(Page-level text extractions)
::::::::

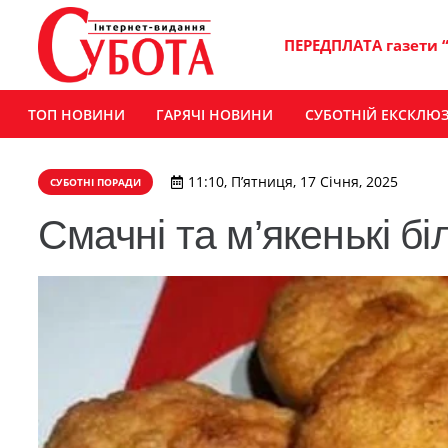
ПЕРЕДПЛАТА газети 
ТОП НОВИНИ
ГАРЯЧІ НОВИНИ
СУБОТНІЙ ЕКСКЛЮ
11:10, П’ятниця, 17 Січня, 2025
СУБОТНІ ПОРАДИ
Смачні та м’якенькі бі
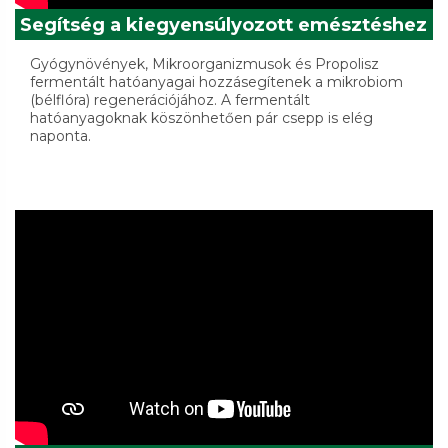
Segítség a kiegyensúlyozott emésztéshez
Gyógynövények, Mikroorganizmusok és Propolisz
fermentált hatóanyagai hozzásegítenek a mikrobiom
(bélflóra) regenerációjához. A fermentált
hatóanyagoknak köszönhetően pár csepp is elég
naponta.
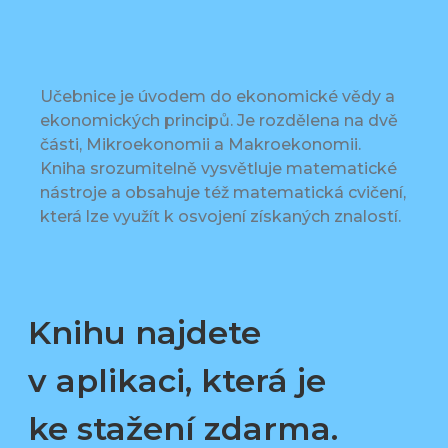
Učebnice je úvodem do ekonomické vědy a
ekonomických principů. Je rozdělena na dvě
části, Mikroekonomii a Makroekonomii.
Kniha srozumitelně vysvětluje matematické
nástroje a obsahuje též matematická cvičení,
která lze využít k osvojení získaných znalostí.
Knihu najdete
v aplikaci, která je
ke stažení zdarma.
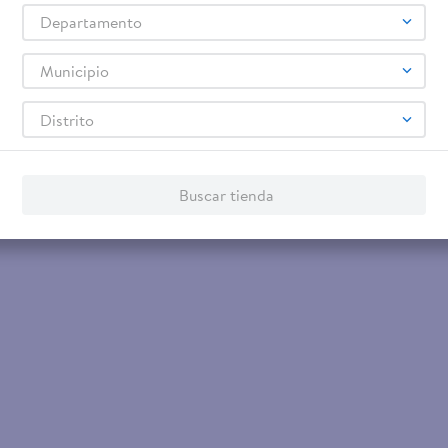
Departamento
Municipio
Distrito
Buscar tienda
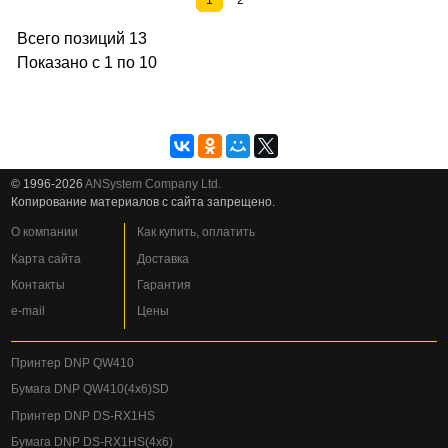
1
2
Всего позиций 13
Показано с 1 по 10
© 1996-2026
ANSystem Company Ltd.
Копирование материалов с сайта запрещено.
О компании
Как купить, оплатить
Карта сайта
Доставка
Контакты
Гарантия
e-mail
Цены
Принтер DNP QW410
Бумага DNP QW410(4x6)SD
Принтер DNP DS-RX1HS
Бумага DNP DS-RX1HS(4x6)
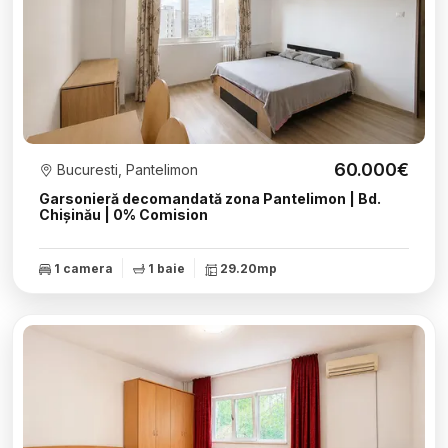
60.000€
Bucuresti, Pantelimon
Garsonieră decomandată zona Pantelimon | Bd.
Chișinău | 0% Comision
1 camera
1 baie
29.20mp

::::::::

YOUR ASSIGNMENT: Write down only how many lines of the entries above include the word "fermentált".

EXERCISE OUTPUT: 2